Hey Grrl?

Posted in: Musicouching by eshali on January 18th, 2012 | 0 Comments

Riot grrl music is having a moment! Let’s examine why.

I feel like now that it’s a new year, people are starting to reminisce about the riot grrl movement: an appropriate amount of time has passed. Is it nostalgia, or is it that the nineties are becoming cool again? The proliferation of plaid hanging off hooks in my bedroom might argue towards the latter. Then again, that could just be fashion based on laziness and the simple fact that shirts at thrift stores can be really cheap.

I’m not sure when I discovered riot grrl, It was pre-iPod, back when I still had a Sansa, and probably before my Sansa got scratched up by keys and then worked better- a sign of true superiority, I think, but the 160 GB lure won me over to Apple. I’m certain it was through the internet. Was it when I was going through dozens of music blogs, looking for any legal and free song downloads I could find? Was it from a link in a blog, or through Pandora? It was definitely back in 2007, because I distinctly remember my eighth-grade history teacher bringing in a documentary about the movement, something I didn’t give him enough credit for at the time.

Actually, it might have even been through watching the movie 10 Things I Hate About You, as I seem to remember the scene where Patrick tells Kat he likes Bikini Kill and the Raincoats and I later Googled them. Er.

I don’t know why I first fell in love with the music, though. It’s pretty damn far from classical music, or the stuff I listen to on a day-to-day basis. The first Bikini Kill song I ever heard was Double Dare Ya, probably because it was the first thing that came up in an Youtube search. There was something about that song that struck as… I don’t know.

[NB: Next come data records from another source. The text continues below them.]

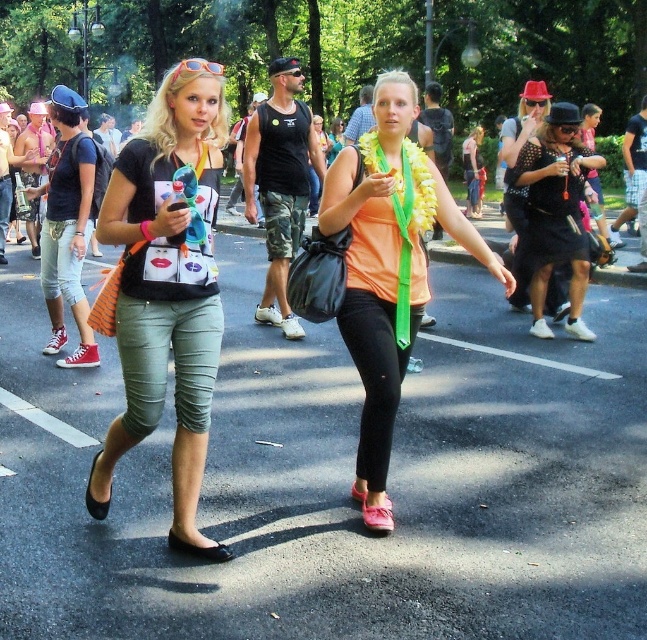 This screenshot has width=647, height=640. What do you see at coordinates (388, 268) in the screenshot?
I see `orange fabric top at center` at bounding box center [388, 268].

Which is above, orange fabric top at center or black leather flat shoe at lower center?

orange fabric top at center

Is point (400, 305) positioned in front of point (188, 548)?

No, it is not.

Identify the location of orange fabric top at center. The image size is (647, 640). coord(388,268).

Between matte black shirt at left and black studded dress at center, which one appears on the left side from the viewer's perspective?

From the viewer's perspective, matte black shirt at left appears more on the left side.

Which is behind, point (190, 138) or point (564, 253)?

Positioned behind is point (564, 253).

You are a GUI agent. You are given a task and a screenshot of the screen. Output one action in this format:
    pyautogui.click(x=<x>, y=<y>)
    Task: Click on the matte black shirt at left
    
    Given the screenshot: What is the action you would take?
    pyautogui.click(x=168, y=278)

Where is `matte black shirt at left`? The image size is (647, 640). matte black shirt at left is located at coordinates (168, 278).

In the scene shown: Can you confirm if matte black shirt at left is positioned below orange fabric top at center?

No.

Between matte black shirt at left and orange fabric top at center, which one is positioned higher?

matte black shirt at left is above.

Image resolution: width=647 pixels, height=640 pixels. Describe the element at coordinates (168, 278) in the screenshot. I see `matte black shirt at left` at that location.

At what (x,y) coordinates should I click in order to perform the action: click on matte black shirt at left. Please return your answer as a coordinate pair (x, y). This screenshot has width=647, height=640. Looking at the image, I should click on (168, 278). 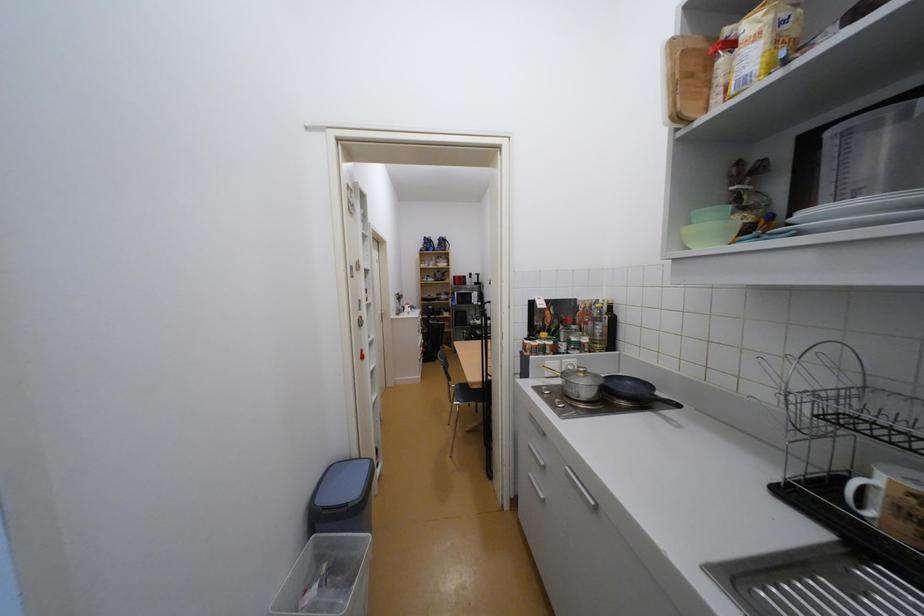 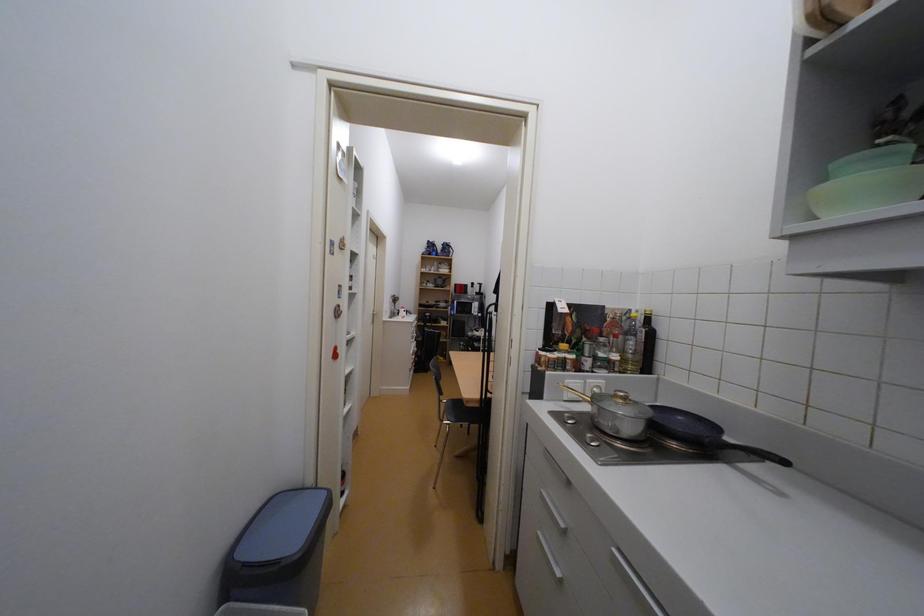 Question: The first image is from the beginning of the video and the second image is from the end. How did the camera likely rotate when shooting the video?

Choices:
 (A) Left
 (B) Right
 (C) Up
 (D) Down

Answer: (C) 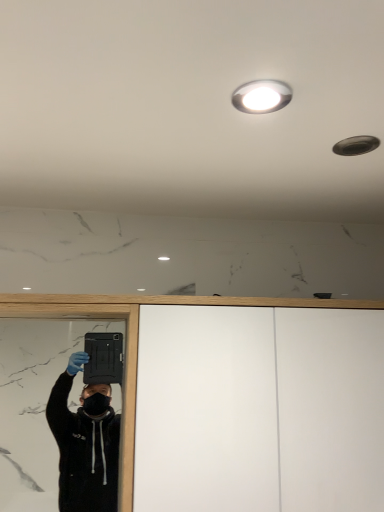 Question: From a real-world perspective, relative to white glossy droplight at upper center, is white matte dresser at center vertically above or below?

Choices:
 (A) above
 (B) below

Answer: (B)

Question: Looking at their shapes, would you say white matte dresser at center is wider or thinner than white glossy droplight at upper center?

Choices:
 (A) thin
 (B) wide

Answer: (B)

Question: Based on their sizes in the image, would you say white matte dresser at center is bigger or smaller than white glossy droplight at upper center?

Choices:
 (A) big
 (B) small

Answer: (A)

Question: From the image's perspective, relative to white matte dresser at center, is white glossy droplight at upper center above or below?

Choices:
 (A) below
 (B) above

Answer: (B)

Question: Which is correct: white glossy droplight at upper center is inside white matte dresser at center, or outside of it?

Choices:
 (A) inside
 (B) outside

Answer: (B)

Question: Based on their sizes in the image, would you say white glossy droplight at upper center is bigger or smaller than white matte dresser at center?

Choices:
 (A) big
 (B) small

Answer: (B)

Question: Based on their positions, is white glossy droplight at upper center located to the left or right of white matte dresser at center?

Choices:
 (A) left
 (B) right

Answer: (A) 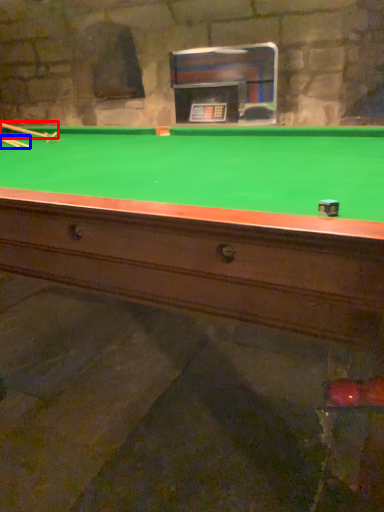 Question: Which point is further to the camera, cue (highlighted by a red box) or cue (highlighted by a blue box)?

Choices:
 (A) cue
 (B) cue

Answer: (A) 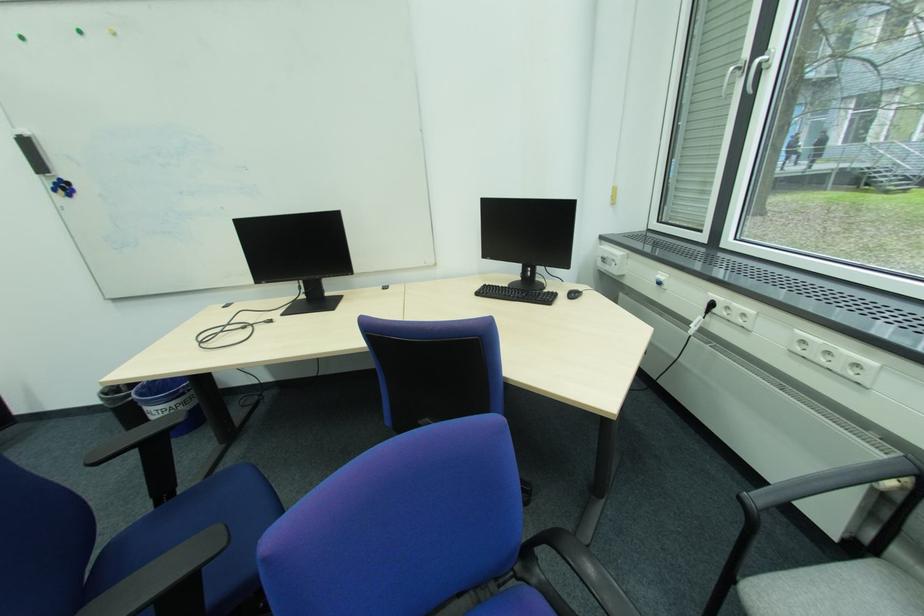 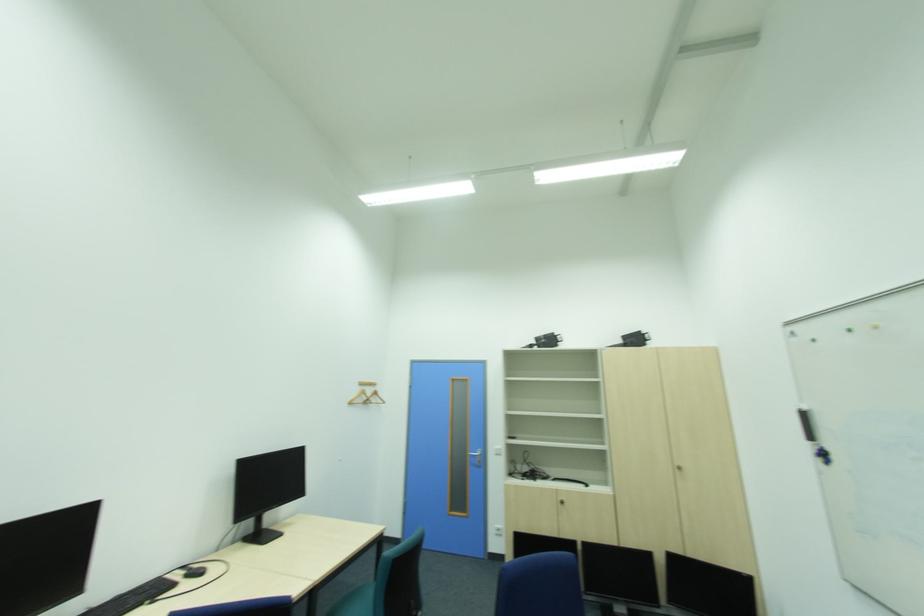 Question: The images are taken continuously from a first-person perspective. In which direction is your viewpoint rotating?

Choices:
 (A) Left
 (B) Right
 (C) Up
 (D) Down

Answer: (A) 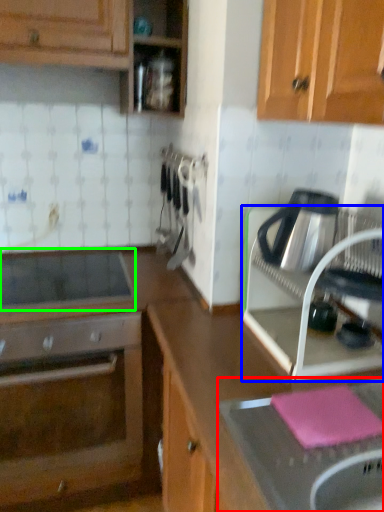 Question: Considering the real-world distances, which object is farthest from sink (highlighted by a red box)? kitchen appliance (highlighted by a blue box) or home appliance (highlighted by a green box)?

Choices:
 (A) kitchen appliance
 (B) home appliance

Answer: (B) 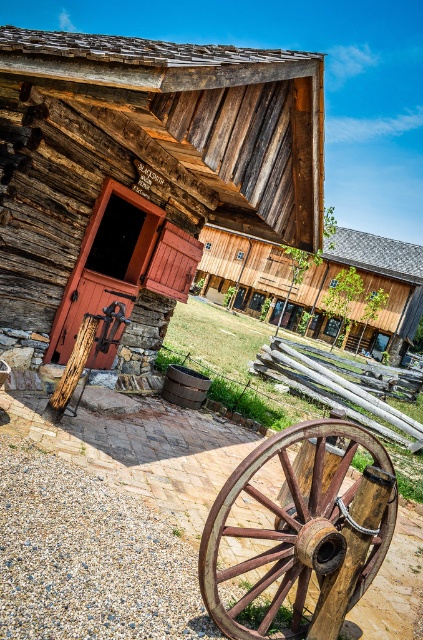 Measure the distance from rustic wood barn at center to rustic wood wagon wheel at center.

3.40 meters

Does rustic wood barn at center appear on the left side of rustic wood wagon wheel at center?

Correct, you'll find rustic wood barn at center to the left of rustic wood wagon wheel at center.

Is point (271, 65) farther from camera compared to point (365, 480)?

Yes, point (271, 65) is farther from viewer.

Identify the location of rustic wood barn at center. (142, 177).

Can you confirm if rustic wood barn at center is bigger than wooden barn at center?

No.

Who is lower down, rustic wood barn at center or wooden barn at center?

wooden barn at center is lower down.

Describe the element at coordinates (142, 177) in the screenshot. I see `rustic wood barn at center` at that location.

Find the location of `rustic wood barn at center`. rustic wood barn at center is located at coordinates (142, 177).

Does rustic wood wagon wheel at center have a smaller size compared to wooden barn at center?

Yes, rustic wood wagon wheel at center is smaller than wooden barn at center.

Does rustic wood wagon wheel at center appear on the left side of wooden barn at center?

Yes, rustic wood wagon wheel at center is to the left of wooden barn at center.

Image resolution: width=423 pixels, height=640 pixels. What do you see at coordinates (296, 532) in the screenshot?
I see `rustic wood wagon wheel at center` at bounding box center [296, 532].

Where is `rustic wood wagon wheel at center`? rustic wood wagon wheel at center is located at coordinates (296, 532). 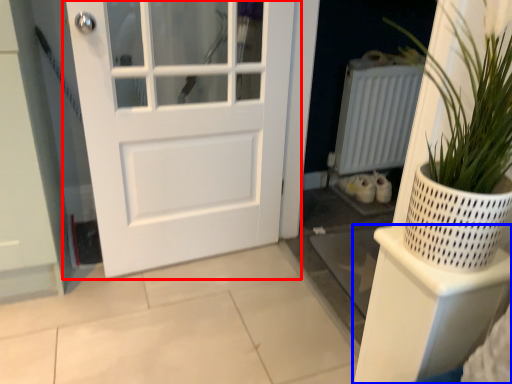 Question: Which object is further to the camera taking this photo, door (highlighted by a red box) or shelf (highlighted by a blue box)?

Choices:
 (A) door
 (B) shelf

Answer: (A)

There was something that said that I would be able to identify with the music, even though it was fifteen years later and a totally different political climate.

I mean, look at some of the lyrics for Double Dare Ya:

hey girlfriend
I got a proposition
goes something like this
dare ya to do what you want
dare you to be who you will
dare you to cry right out loud
“You get so emotional baby”

you’re a big girl now
you’ve got no reason not to fight
You’ve got to know what they are
‘fore you can stand up for your rights
Rights rights rights?
you have them, you know.

It’s easy to see why I connected with these lyrics, even though the music was something I didn’t love straight off the bat.  It was so different from the kind of music that I heard on the radio, and while I didn’t necessarily listen to that kind of thing, I felt its influence.  The message was something well-meaning teachers try to get across, but often got lost in other contradictory things, whether mandated by the state (abstinence-only education, I’m looking at you, though I have been lucky enough to be informed by my school) or simply lost in all of that middle and high school drama that can surround us, aided and abetted by Facebook.

It’s such a cliche to say the phrase girl power, and there’s something about it that I hate- probably has something to do with the implications and the common use.  But Double Dare Ya is provocative, not just saying: hey, you’re a girl, you can be a unique person even though everyone around you seems to fit in and you stick out, but, well, daring us to stand up for ourselves, to educate ourselves about our rights, and then to exercise them.  It’s a pretty kickass message, I think, and even though I listen to and enjoy Lady Gaga, it’s a message that proves that Kathleen Hanna is most definitely the winner.